The US also employs terrorism as seen in the Philippines where Manila’s disaster to mind US demands was quickly followed by the coming of militants from the Islamic State (IS) armed and saved by Washington’s allies in Riyadh. The belligerent group’s remarkable appearance pressured Manila to continue easy the US military’s presence on its territory.

Of course, just as the British Empire hid exposed imperialism behind the fig root of “spreading civilisation,” modern-day neo-imperialism hides behind the stratagem of bringing “stability” as good as fostering “democracy” and “human rights” to the 4 corners of the globe. In reality, UK warships opposed “regional rivals” thousands of miles from London is a approach try to invert fortitude in Asia-Pacific. The British commanding their will on Asia by the hazard of military competence undermines informal and inhabitant self-determination, the very conflicting of fostering democracy.  And a republic commanding its will by hazard of force is an apparent aspersion human rights.

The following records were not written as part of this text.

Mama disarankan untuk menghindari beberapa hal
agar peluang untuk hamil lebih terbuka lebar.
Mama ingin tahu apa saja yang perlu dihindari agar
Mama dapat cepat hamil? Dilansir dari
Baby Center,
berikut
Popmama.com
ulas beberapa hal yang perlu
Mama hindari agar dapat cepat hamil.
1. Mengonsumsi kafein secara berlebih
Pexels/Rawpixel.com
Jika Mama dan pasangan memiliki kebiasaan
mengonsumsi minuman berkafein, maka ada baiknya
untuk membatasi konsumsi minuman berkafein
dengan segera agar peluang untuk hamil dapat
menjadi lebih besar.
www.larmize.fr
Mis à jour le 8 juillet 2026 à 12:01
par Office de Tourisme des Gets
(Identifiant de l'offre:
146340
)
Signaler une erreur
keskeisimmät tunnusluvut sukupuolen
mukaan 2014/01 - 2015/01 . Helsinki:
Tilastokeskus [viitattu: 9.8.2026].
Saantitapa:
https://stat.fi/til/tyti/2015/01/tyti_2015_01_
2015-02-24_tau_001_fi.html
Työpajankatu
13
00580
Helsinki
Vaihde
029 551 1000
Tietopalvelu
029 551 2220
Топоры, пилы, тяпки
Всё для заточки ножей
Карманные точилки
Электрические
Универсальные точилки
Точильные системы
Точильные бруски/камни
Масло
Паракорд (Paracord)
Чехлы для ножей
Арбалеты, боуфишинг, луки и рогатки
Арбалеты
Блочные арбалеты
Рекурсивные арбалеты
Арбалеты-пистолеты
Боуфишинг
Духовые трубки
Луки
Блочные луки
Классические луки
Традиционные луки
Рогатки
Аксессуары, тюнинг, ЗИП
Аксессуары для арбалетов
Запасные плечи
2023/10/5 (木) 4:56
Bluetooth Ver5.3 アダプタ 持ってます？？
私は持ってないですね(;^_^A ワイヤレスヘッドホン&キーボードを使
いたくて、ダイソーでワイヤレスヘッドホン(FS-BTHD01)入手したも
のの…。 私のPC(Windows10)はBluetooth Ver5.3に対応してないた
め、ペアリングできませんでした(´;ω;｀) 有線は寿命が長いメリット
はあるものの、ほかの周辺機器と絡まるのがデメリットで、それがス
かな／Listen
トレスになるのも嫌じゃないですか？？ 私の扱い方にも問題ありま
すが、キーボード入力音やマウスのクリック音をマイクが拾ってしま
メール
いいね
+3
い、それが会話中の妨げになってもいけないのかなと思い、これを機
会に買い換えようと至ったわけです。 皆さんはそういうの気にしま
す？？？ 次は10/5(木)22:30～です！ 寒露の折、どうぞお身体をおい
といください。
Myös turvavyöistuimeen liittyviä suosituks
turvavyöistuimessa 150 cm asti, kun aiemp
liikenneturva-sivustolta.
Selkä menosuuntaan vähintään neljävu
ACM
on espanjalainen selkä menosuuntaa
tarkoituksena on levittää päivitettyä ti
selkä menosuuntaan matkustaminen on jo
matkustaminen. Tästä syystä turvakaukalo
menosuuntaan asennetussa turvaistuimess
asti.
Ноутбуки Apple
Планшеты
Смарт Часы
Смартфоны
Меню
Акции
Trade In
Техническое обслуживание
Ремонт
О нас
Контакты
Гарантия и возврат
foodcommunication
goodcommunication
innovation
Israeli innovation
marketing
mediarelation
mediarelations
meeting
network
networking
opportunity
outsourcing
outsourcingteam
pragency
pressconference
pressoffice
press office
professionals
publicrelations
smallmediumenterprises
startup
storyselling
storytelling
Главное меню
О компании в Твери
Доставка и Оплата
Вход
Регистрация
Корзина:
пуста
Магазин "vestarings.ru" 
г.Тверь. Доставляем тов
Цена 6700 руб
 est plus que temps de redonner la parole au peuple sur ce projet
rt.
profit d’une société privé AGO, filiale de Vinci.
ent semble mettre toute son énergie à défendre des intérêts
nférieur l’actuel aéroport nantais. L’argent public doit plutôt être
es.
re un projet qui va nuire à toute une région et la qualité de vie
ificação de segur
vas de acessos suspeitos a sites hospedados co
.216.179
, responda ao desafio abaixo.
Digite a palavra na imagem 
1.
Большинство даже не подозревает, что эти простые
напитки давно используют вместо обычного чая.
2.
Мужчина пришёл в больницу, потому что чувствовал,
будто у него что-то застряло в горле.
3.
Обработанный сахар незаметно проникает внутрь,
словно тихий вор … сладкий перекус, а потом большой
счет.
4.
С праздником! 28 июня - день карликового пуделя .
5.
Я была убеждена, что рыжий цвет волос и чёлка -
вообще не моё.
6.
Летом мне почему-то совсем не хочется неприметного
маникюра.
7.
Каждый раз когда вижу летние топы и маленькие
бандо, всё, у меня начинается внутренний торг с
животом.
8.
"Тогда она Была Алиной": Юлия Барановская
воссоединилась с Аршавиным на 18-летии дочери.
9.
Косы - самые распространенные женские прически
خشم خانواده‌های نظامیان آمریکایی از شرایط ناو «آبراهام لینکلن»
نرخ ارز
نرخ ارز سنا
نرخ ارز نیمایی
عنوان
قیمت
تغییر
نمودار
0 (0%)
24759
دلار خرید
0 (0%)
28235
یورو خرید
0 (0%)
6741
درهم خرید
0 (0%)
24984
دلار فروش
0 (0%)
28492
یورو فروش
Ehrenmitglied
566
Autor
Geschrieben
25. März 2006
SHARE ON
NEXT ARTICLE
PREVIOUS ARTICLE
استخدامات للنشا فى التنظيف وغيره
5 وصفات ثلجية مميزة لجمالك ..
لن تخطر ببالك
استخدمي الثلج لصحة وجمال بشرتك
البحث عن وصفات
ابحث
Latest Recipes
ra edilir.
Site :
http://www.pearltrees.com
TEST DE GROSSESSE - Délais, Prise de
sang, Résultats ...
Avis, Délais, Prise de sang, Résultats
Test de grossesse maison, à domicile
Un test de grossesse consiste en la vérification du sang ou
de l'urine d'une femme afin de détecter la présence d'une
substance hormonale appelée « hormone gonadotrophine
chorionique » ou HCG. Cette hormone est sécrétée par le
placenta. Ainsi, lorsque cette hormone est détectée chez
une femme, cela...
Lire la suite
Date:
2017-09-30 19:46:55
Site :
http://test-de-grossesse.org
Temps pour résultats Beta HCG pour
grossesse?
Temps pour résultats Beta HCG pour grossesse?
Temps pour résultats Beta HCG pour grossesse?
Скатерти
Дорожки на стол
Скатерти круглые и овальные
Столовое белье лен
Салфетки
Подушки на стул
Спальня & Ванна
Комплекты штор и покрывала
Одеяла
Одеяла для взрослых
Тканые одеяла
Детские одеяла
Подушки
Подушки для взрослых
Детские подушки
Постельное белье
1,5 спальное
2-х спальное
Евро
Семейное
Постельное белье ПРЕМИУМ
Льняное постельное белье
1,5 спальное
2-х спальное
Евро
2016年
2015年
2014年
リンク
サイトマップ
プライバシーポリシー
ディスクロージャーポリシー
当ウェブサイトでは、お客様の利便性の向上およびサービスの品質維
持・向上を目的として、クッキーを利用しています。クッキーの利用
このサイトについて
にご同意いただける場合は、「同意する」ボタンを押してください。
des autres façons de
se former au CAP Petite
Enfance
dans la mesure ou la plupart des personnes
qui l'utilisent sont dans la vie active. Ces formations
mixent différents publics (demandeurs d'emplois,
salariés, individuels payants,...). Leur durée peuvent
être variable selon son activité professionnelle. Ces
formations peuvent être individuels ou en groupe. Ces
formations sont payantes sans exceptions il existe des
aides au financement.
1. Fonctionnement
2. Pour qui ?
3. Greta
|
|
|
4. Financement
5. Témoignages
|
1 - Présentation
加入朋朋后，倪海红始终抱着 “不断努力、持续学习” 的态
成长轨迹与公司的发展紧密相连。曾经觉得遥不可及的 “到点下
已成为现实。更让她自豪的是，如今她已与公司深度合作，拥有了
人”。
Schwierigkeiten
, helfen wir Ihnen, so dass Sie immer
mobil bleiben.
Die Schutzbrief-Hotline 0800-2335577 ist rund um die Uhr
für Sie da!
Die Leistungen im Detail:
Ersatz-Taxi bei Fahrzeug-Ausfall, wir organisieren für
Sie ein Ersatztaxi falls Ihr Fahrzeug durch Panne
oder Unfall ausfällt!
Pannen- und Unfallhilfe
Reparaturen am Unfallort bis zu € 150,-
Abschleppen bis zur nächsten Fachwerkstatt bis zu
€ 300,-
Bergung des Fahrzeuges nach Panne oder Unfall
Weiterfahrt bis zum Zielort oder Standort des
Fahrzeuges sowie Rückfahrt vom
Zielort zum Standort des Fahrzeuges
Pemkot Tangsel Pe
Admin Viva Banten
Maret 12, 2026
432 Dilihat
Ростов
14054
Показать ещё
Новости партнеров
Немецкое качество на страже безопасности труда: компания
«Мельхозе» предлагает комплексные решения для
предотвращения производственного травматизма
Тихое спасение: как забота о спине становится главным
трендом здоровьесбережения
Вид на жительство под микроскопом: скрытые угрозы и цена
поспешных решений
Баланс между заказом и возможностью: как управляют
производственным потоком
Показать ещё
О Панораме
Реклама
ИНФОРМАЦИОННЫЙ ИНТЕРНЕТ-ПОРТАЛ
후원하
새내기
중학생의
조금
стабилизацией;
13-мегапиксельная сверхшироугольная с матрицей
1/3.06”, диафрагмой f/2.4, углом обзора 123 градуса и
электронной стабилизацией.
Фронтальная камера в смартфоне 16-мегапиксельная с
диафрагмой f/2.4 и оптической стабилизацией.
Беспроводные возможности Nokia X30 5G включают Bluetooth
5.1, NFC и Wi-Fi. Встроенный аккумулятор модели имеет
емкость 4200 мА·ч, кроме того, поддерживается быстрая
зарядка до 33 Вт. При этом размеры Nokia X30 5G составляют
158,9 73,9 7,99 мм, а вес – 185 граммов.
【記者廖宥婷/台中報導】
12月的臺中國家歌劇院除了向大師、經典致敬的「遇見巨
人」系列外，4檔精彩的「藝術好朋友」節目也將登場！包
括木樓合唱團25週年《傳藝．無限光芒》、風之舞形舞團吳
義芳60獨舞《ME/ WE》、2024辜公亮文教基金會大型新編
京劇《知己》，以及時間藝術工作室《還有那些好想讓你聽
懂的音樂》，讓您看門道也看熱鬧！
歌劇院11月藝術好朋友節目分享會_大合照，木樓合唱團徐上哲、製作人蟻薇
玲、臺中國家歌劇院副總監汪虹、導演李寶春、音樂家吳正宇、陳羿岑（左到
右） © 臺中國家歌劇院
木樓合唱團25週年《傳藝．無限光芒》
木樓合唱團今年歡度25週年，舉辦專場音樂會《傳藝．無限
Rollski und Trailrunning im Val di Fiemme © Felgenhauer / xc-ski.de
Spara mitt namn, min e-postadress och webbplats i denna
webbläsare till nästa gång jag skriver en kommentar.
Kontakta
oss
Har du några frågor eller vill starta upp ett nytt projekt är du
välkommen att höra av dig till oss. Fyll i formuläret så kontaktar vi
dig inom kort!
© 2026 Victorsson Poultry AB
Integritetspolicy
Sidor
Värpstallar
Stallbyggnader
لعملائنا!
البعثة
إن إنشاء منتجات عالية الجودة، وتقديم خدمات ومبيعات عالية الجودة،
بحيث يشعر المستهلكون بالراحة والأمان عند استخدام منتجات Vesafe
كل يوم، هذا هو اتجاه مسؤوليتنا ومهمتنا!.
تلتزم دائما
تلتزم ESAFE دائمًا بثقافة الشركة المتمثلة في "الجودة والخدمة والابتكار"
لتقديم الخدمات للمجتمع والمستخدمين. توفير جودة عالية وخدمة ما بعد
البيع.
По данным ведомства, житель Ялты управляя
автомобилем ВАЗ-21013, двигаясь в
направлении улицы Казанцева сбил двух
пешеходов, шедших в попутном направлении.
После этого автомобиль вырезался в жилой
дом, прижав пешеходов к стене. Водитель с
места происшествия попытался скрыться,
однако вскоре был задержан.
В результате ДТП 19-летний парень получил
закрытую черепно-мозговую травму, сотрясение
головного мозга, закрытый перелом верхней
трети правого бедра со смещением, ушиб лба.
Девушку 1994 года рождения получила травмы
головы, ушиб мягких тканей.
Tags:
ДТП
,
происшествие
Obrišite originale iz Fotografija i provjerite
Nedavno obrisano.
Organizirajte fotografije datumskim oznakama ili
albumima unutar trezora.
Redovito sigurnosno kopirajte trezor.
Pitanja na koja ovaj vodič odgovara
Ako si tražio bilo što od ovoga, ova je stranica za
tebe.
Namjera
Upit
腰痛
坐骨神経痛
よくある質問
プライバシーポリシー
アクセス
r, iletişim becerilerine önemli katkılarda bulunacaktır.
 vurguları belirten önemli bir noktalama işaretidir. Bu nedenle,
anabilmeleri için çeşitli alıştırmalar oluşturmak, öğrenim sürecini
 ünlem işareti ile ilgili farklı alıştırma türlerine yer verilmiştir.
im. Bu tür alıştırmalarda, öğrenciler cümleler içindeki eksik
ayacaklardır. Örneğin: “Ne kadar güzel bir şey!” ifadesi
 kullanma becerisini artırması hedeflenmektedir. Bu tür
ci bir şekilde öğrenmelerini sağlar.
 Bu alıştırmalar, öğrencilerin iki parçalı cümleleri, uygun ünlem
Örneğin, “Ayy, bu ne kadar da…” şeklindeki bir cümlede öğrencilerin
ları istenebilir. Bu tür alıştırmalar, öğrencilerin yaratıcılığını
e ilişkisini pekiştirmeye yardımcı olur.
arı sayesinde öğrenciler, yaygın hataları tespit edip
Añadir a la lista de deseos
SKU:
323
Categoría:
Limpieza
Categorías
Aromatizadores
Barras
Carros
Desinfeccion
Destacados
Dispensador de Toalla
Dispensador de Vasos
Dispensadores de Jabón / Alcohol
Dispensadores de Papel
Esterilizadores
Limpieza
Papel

Despite these apparent facts, we can design publications like The Diplomat to continue compelling US-British nosiness conflicting Asia-Pacific. We can also design the many aspects of US-European “soft power” conflicting the segment to further promote such meddling. However, it should be noted, that Washington’s need to find allies in Asia as distant over Asia as northwest Europe illustrates America’s loss change in Asia to start with. British impasse in Asia-Pacific will only check the unavoidable dismissal of US change from the region. The only doubt is, for how prolonged and at what cost to both the British taxpayers and the people of Asia who must wand off attempts to disrupt, destabilise and destroy their hard-earned autonomy and achievements post-British Empire.

Joseph Thomas is arch editor of Thailand-based geopolitical journal, The New Atlas and writer to the online repository “New Eastern Outlook”, where this essay first appeared.